Deshalb hat die Schuldenmeldung für extreme Verunsicherung gesorgt. Die ungarische Landeswährung Forint fiel gegenüber dem Euro auf den tiefsten Stand seit einem Jahr und notierte bei 286,15 Forint. Der Preis für eine fünfjährige Ausfallversicherung (CDS) für ungarische Staatsanleihen schoss auf 430 von 314 Basispunkten hoch.
Der zuvor stabil bei 1,22 Dollar notierte Euro fiel wie ein Stein in Richtung 1,20-Dollarmarke und unterschritt diese kurz nach 17:30 Uhr. Im Sog der Euro-Schwäche drehte auch der Dax ins Minus, der fast zwei Prozent tiefer schloss.

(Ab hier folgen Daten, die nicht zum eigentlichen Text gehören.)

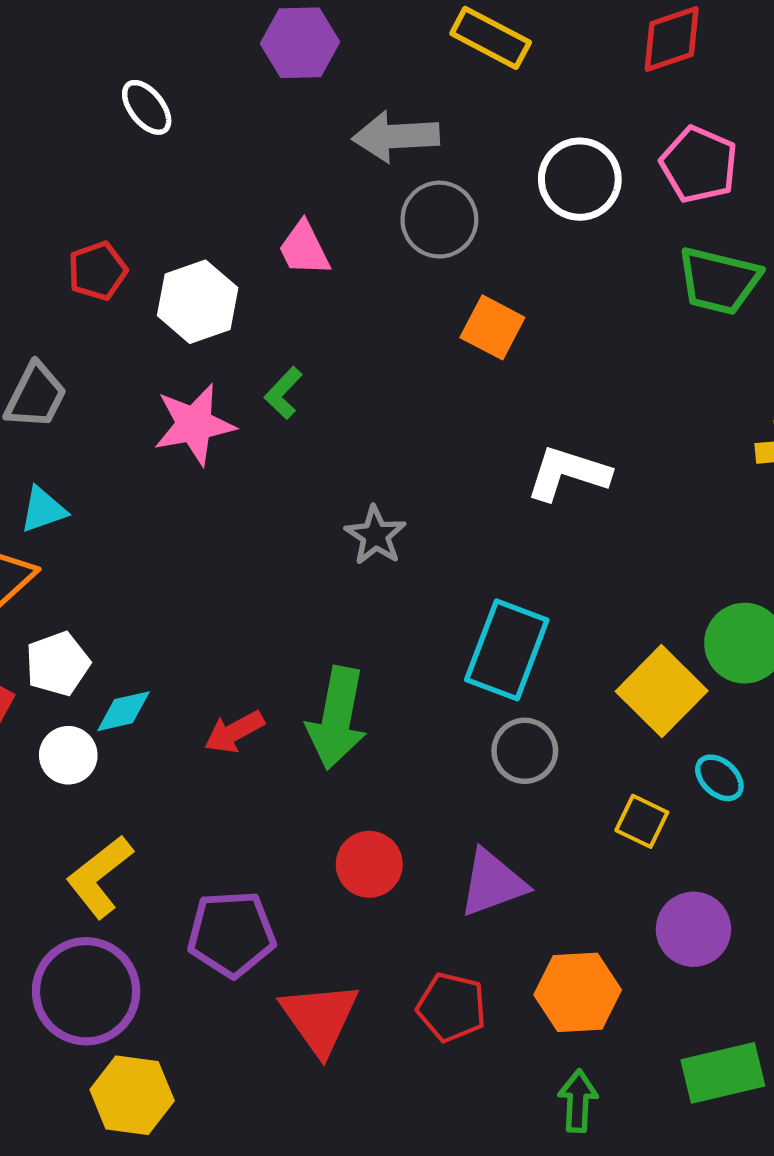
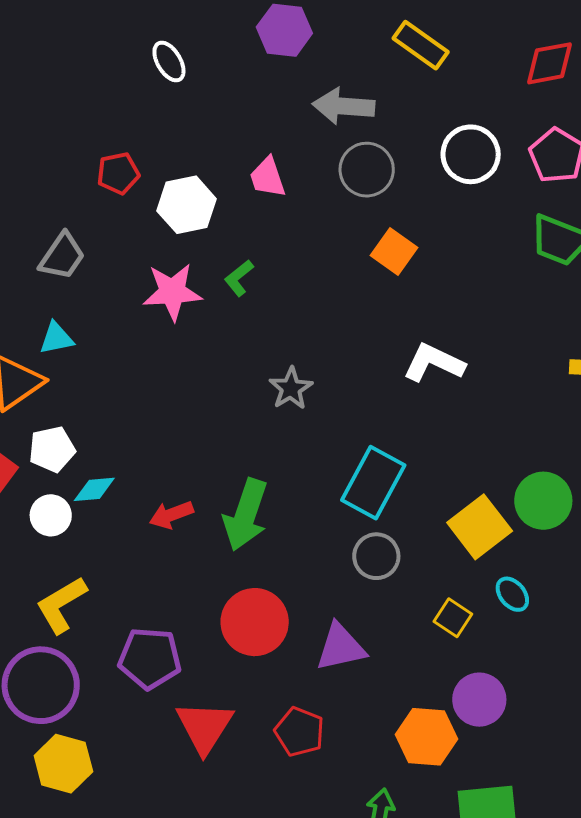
red circle: (369, 864) -> (255, 622), size x1.4
orange hexagon: (578, 992) -> (427, 737), moved

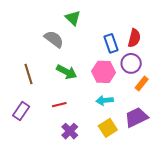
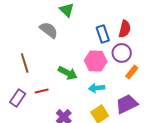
green arrow: (67, 72) -> (68, 73), moved
red line: (59, 105) -> (42, 91), moved

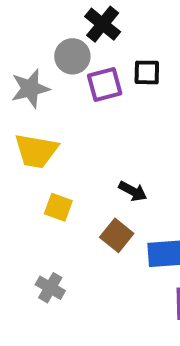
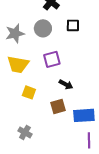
gray circle: (72, 56) -> (43, 28), moved
purple square: (105, 85) -> (52, 59), moved
brown square: (117, 235) -> (58, 106), turned 35

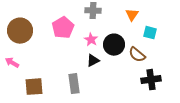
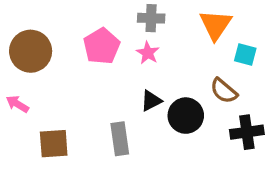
orange triangle: (132, 15) -> (216, 25), size x1.5
pink star: (91, 40) -> (148, 53), moved
black circle: (114, 45) -> (186, 116), moved

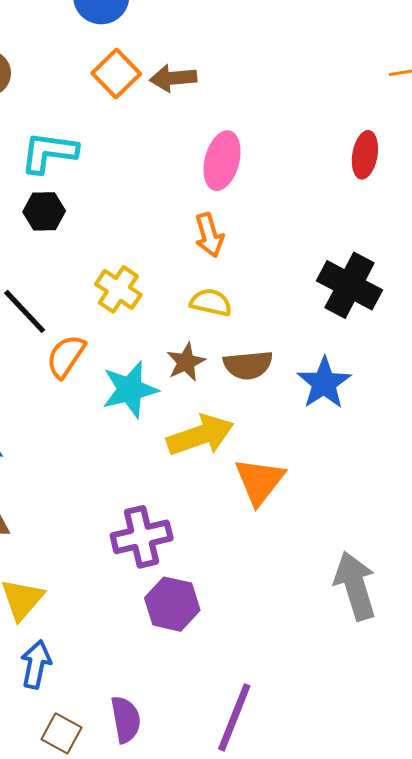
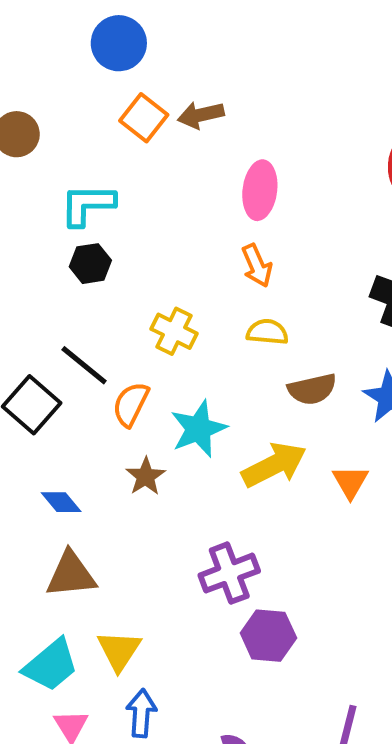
brown star: (186, 362) -> (146, 476), moved
orange triangle: (260, 481) -> (350, 482), moved, size x0.7

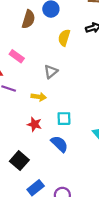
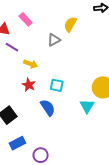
yellow semicircle: (64, 38) -> (70, 24), moved
yellow arrow: (39, 97) -> (31, 64), moved

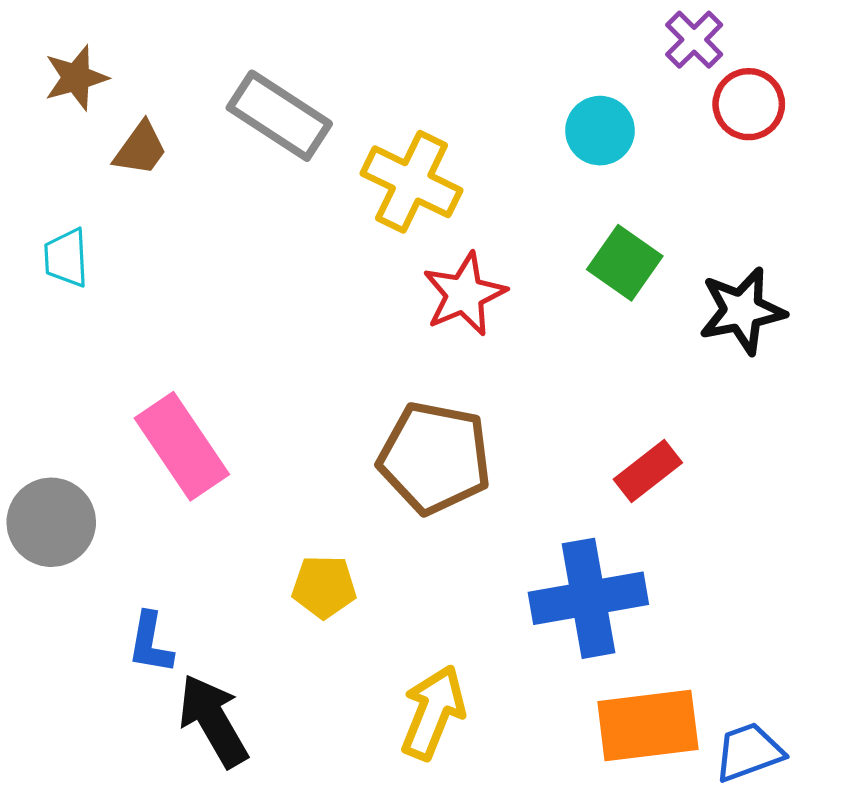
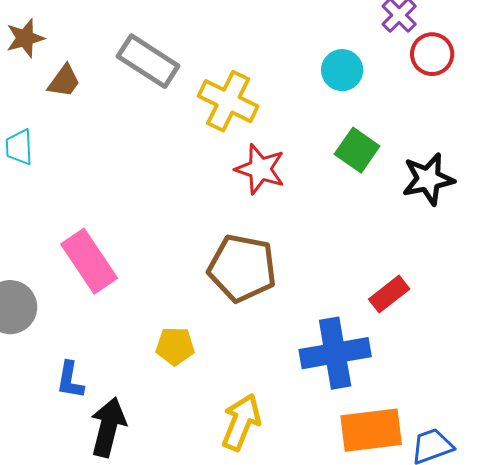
red star: (464, 294) -> (260, 169), turned -30
red rectangle: (648, 471) -> (389, 294), moved
black arrow: (213, 721) -> (108, 427), turned 44

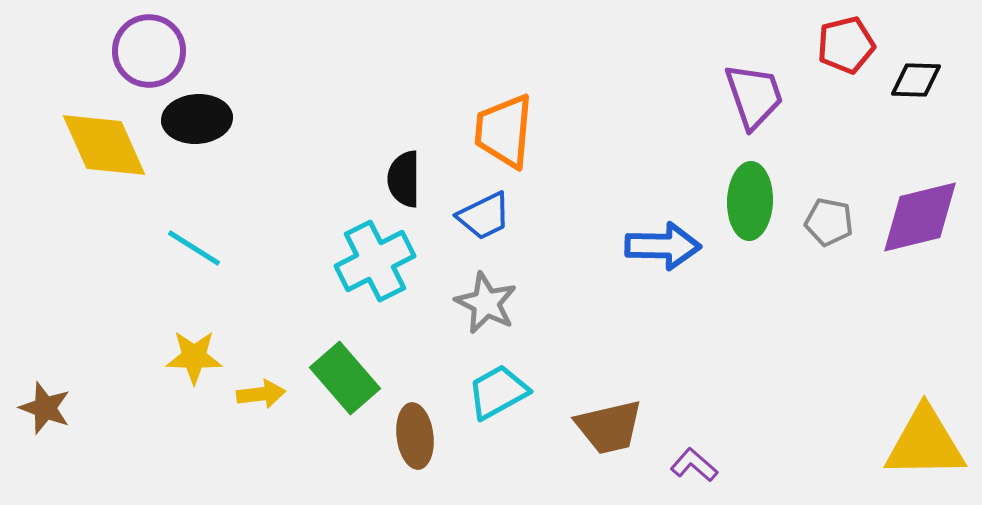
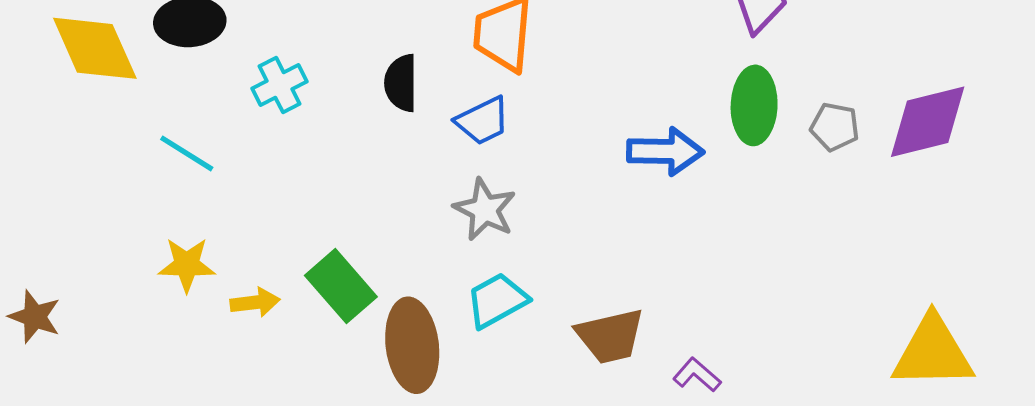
cyan cross: (375, 261) -> (280, 85), moved, size x0.7
brown ellipse: (415, 436) -> (412, 345), size x1.4

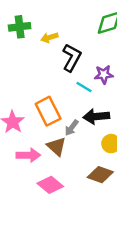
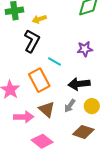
black L-shape: (72, 58) -> (32, 41), moved
cyan line: (84, 87) -> (55, 61), moved
gray arrow: (72, 128) -> (70, 106), moved

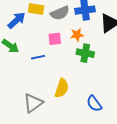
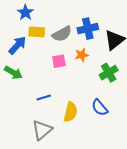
green cross: (85, 53) -> (109, 73), moved, turned -36
blue line: (38, 57) -> (44, 97), moved
blue semicircle: (94, 104) -> (100, 108), moved

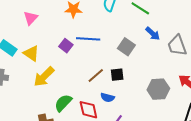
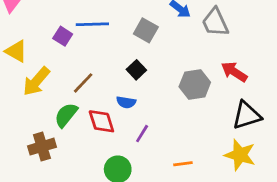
brown line: (96, 75) -> (83, 83), moved
black square: (117, 75) -> (136, 70), turned -32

Zu der Verunsicherung trugen die enttäuschenden US-Arbeitsmarktdaten bei: Was in normalen Zeiten zu einer Stabilisierung der Europa-Währung gegenüber dem Dollar geführt hätte, versetzte dem Euro einen weiteren Schlag. Denn derzeit gilt der Dollar an den internationalen Finanzmärkten - ob zu Recht oder Unrecht - bei unübersichtlichen Marktlagen als "sicherer Hafen", während der Euro als Risiko-Investment wahrgenommen wird.